There are two steps:
Step 1
The main thing is to update the JENKINS_USER environment variable. Here's a patch showing how to change the user to ptran.
BEGIN PATCH
--- etc/default/jenkins.old 2011-10-28 17:46:54.410305099 -0700
+++ etc/default/jenkins 2011-10-28 17:47:01.670369300 -0700
## -13,7 +13,7 ##
PIDFILE=/var/run/jenkins/jenkins.pid
# user id to be invoked as (otherwise will run as root; not wise!)
-JENKINS_USER=jenkins
+JENKINS_USER=ptran
# location of the jenkins war file
JENKINS_WAR=/usr/share/jenkins/jenkins.war
--- etc/init.d/jenkins.old 2011-10-28 17:47:20.878539172 -0700
+++ etc/init.d/jenkins 2011-10-28 17:47:47.510774714 -0700
## -23,7 +23,7 ##
#DAEMON=$JENKINS_SH
DAEMON=/usr/bin/daemon
-DAEMON_ARGS="--name=$NAME --inherit --env=JENKINS_HOME=$JENKINS_HOME --output=$JENKINS_LOG - -pidfile=$PIDFILE"
+DAEMON_ARGS="--name=$JENKINS_USER --inherit --env=JENKINS_HOME=$JENKINS_HOME --output=$JENKINS_LOG --pidfile=$PIDFILE"
SU=/bin/su
END PATCH
Step 2
Update ownership of jenkins directories:
chown -R ptran /var/log/jenkins
chown -R ptran /var/lib/jenkins
chown -R ptran /var/run/jenkins
chown -R ptran /var/cache/jenkins
Step 3
Restart jenkins
sudo service jenkins restart
ISSUE 1:
Started by user anonymous
That does not mean that Jenkins started as an anonymous user.
It just means that the person who started the build was not logged in. If you enable Jenkins security, you can create usernames for people and when they log in, the
"Started by anonymous"
will change to
"Started by < username >".
Note: You do not have to enable security in order to run jenkins or to clone correctly.
If you want to enable security and create users, you should see the options at Manage Jenkins > Configure System.
ISSUE 2:
The "can't clone" error is a different issue altogether. It has nothing to do with you logging in to jenkins or enabling security. It just means that Jenkins does not have the credentials to clone from your git SCM.
Check out the Jenkins Git Plugin to see how to set up Jenkins to work with your git repository.
Hope that helps.
On Mac OS X, the way I enabled Jenkins to pull from my (private) Github repo is:
First, ensure that your user owns the Jenkins directory
sudo chown -R me:me /Users/Shared/Jenkins
Then edit the LaunchDaemon plist for Jenkins (at /Library/LaunchDaemons/org.jenkins-ci.plist) so that your user is the GroupName and the UserName:
<key>GroupName</key>
<string>me</string>
...
<key>UserName</key>
<string>me</string>
Then reload Jenkins:
sudo launchctl unload -w /Library/LaunchDaemons/org.jenkins-ci.plist
sudo launchctl load -w /Library/LaunchDaemons/org.jenkins-ci.plist
Then Jenkins, since it's running as you, has access to your ~/.ssh directory which has your keys.

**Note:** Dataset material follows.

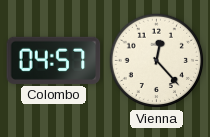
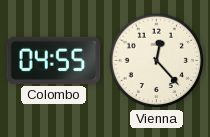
Colombo: 04:57 -> 04:55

If you really want to run Jenkins as you, I suggest you check out my Jenkins.app. An alternative, easy way to run Jenkins on Mac.

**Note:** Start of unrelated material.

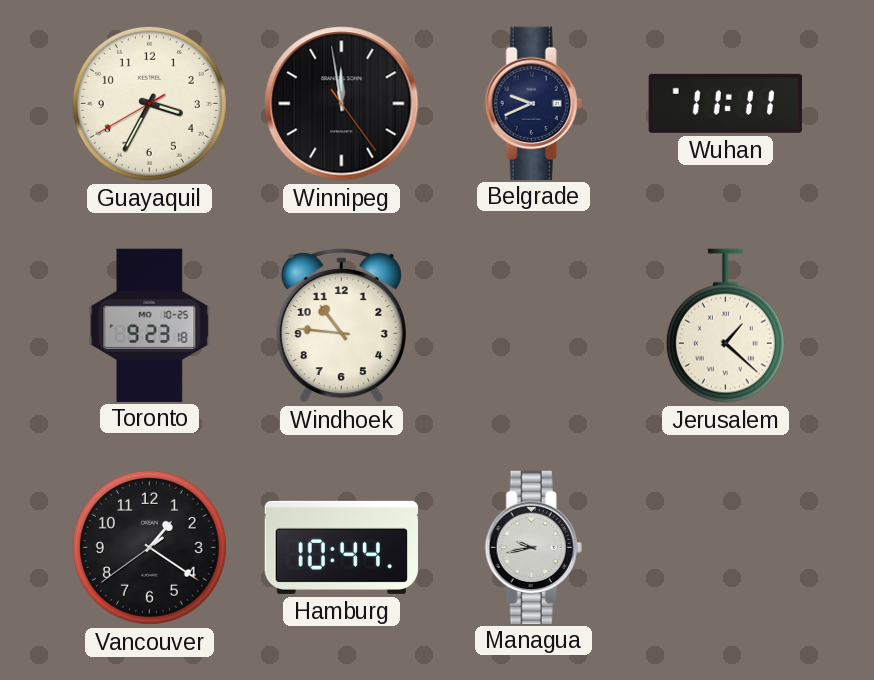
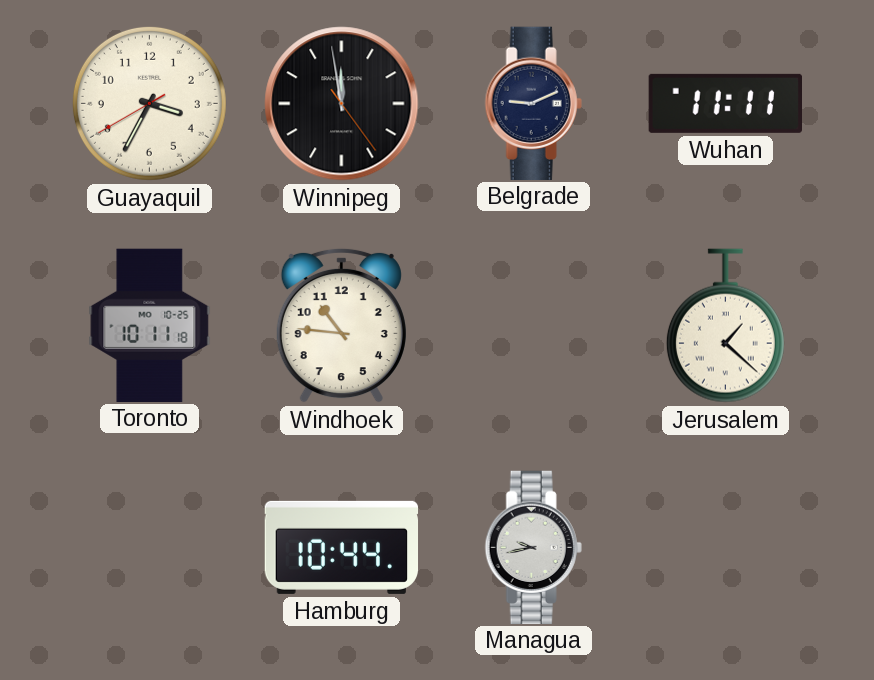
Belgrade: 9:41 -> 9:11
Toronto: 9:23 -> 10:11
Vancouver: 1:20 -> none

See https://github.com/stisti/jenkins-app/
Download it from https://github.com/stisti/jenkins-app/downloads
To run jenkins as different user on ubuntu os you need to change below things.
Update below two lines in /etc/default/jenkins file
JENKINS_USER=$USERNAME
JENKINS_GROUP=$NAME
In our case we set user as ubuntu.
#JENKINS_USER=$NAME
#JENKINS_GROUP=$NAME
JENKINS_USER="ubuntu"
JENKINS_GROUP="ubuntu"
Update below two lines in /lib/systemd/system/jenkins.service file
User=jenkins
Group=jenkins
In our case we set user as ubuntu.
#User=jenkins
#Group=jenkins
User=ubuntu
Group=ubuntu
Change file ownership of jenkins owned folders.
sudo chown -R ubuntu:ubuntu /var/lib/jenkins
sudo chown -R ubuntu:ubuntu /var/cache/jenkins
sudo chown -R ubuntu:ubuntu /var/log/jenkins
After above changes run below command to reload systemctl
sudo systemctl daemon-reload
Now you can restart jenkins
sudo systemctl restart jenkins.service
you can integrate to LDAP or AD as well. It works well.